Kid Birthdays

I have a confession. I make it with some hesitation. In my circle of friends, this is like saying "Recycling is stupid!*" or "Omg, like, too bad Stephen Harper is already married!" It's like saying that one loves watching Fear Factor or Blind Date**. It's like installing one of those TOTALLY offensive noisy huge above-ground grass-killing backyard pools (not to be confused with those dear little wading ones that you can fill up with cold water from the garden hose)***.

Here it is: I adore goodie-bags from little kids' birthday parties. I like putting them together and handing them out; I like receiving them (well, I don't receive them, more's the pity, but I do look forward to the moment when we're all in the car on the way home and my kids tell me what they find in the ones they've been given). Yeah, yeah, plastic crap. Yeah, yeah, too much sugar. Yeah, yeah, waste of money. I know what you're thinking; I hear what you're saying. But I like them anyway.

My kids both have birthdays in the spring. This year, we did quite different things for each. For my daughter, we booked a party at... well, I don't think I want to give you the actual name of the venue because I don't want to do it any Google-harm. But I can tell you, small circle that you are, I don't mind you knowing. It was at that large, silver, Buckminster Fuller-inspired geodesic dome in Vancouver that was built for Expo '86. That should narrow it down sufficiently for you. I love the place, actually, which is why we picked it for the birthday party in the first place. Big Mistake.

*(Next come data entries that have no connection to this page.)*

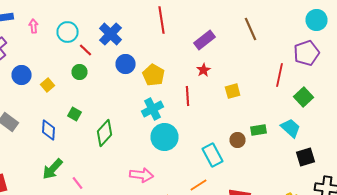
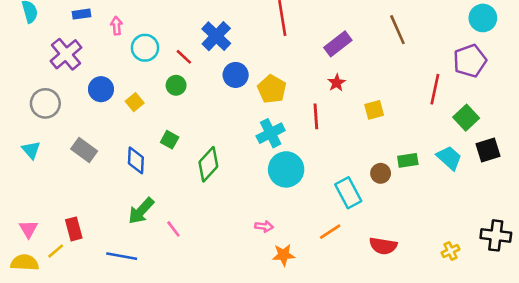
cyan circle: (68, 32) -> (145, 48), moved
black square: (306, 157) -> (488, 150), moved
pink arrow: (142, 175) -> (264, 226), moved, size x0.6

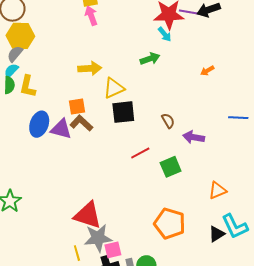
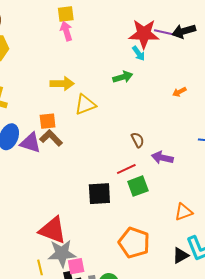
black square: (123, 112) -> (99, 194), moved
red line: (140, 153) -> (126, 169), moved

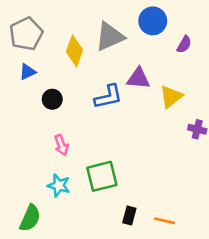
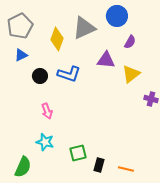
purple semicircle: (184, 44) -> (130, 42), moved
blue L-shape: (108, 97) -> (69, 74), moved, turned 30
green square: (102, 176) -> (78, 153), moved, size x0.7

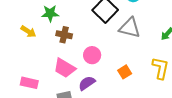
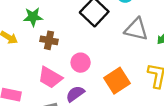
gray triangle: (130, 28) -> (136, 29), moved
orange square: (125, 72) -> (117, 81), size x1.6

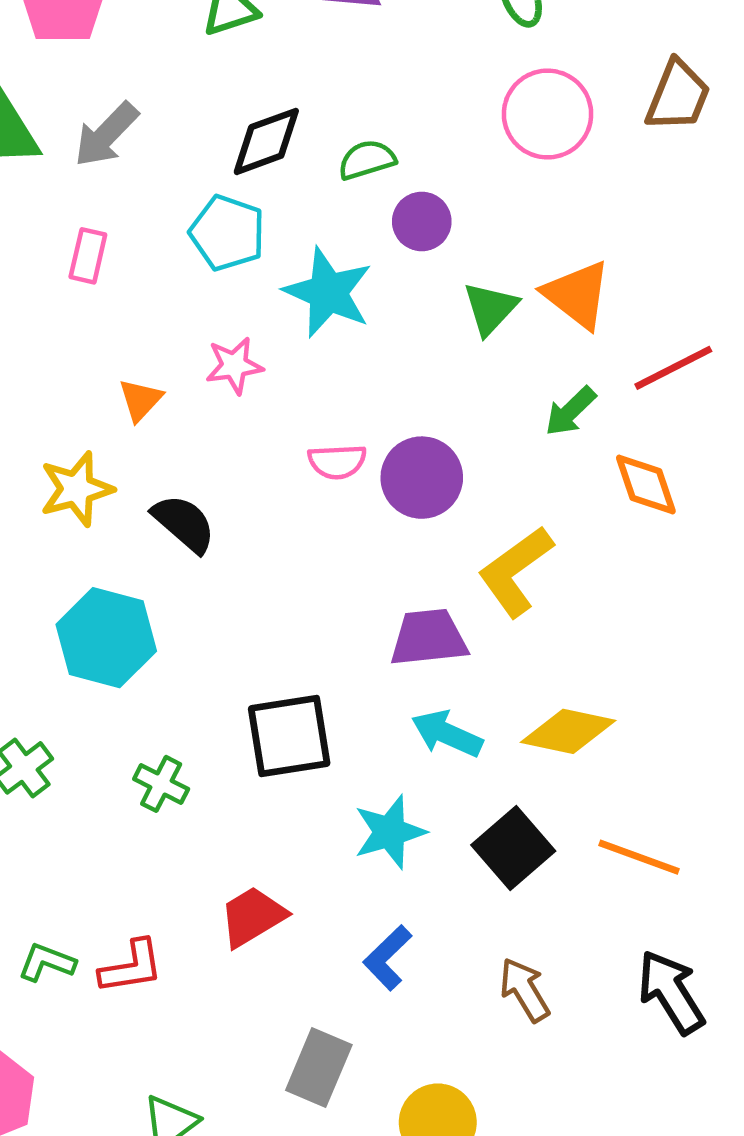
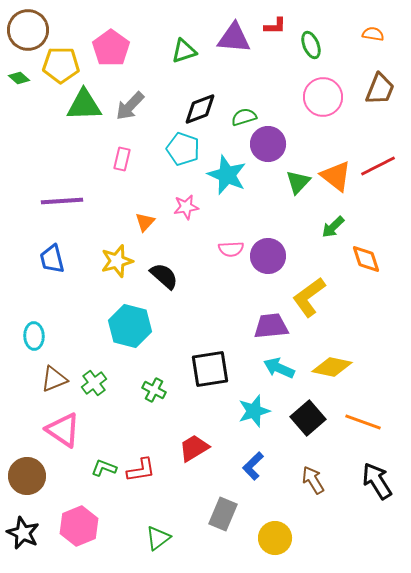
purple circle: (422, 221) -> (268, 144), size x1.4
red line: (673, 368) -> (378, 166), moved

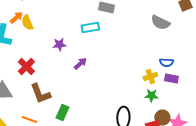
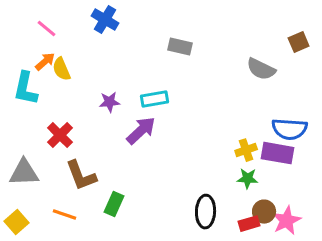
cyan rectangle: (90, 28) -> (155, 99), moved
blue semicircle: (166, 63) -> (290, 129), moved, size x1.6
purple arrow: (80, 64) -> (141, 131), size x1.5
purple rectangle: (171, 79) -> (278, 153), size x1.5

Here's what I didn't like:
1. We thought we were getting a decorated party room. The web site assured us we didn't need to worry about our own decorations (unless we wanted "extra".... I guess that was a cue to probe further).

What we got: a cold room with one drooping "happy birthday" banner (lowercase intentional, if not strictly accurate) that had obviously been up for awhile. Two plain brown tables shoved together with no attention to alignment. Stacked chairs.

2. We thought we were getting our own Science Leader, a dynamic person who was to show the kids some age-appropriate science experiments.

What we got: a distracted teenager arrived 15 minutes late, wheeling in a Van de Graaf generator. At that point, I was quite pleased to see him and optimistic about the hour's worth of experiments that we should still have time for. However, after few rounds with the generator (four or five kids got to come up, touch the thing, and have their hair stand up), our leader left to "check on lunch." After lunch (see item 3 below), which was delivered by someone else, there was still no sign of him. I went looking and found him eating his own lunch. I asked if there would be any more experiments. He bounced up. "Sure!" he said, as if this was quite a good idea of mine and he'd be happy to oblige (!!!!). Back in he came and... plugged in the Van de Graaf generator again! I couldn't believe it! I was beginning to view this old dented silver thing much the way a circus visitor, who is wondering where all the lions and tigers are, views a depressed motheaten old goat as it is lead around the ring a few times for the crowd's entertainment. And that was IT! That was it for the "science experiments"!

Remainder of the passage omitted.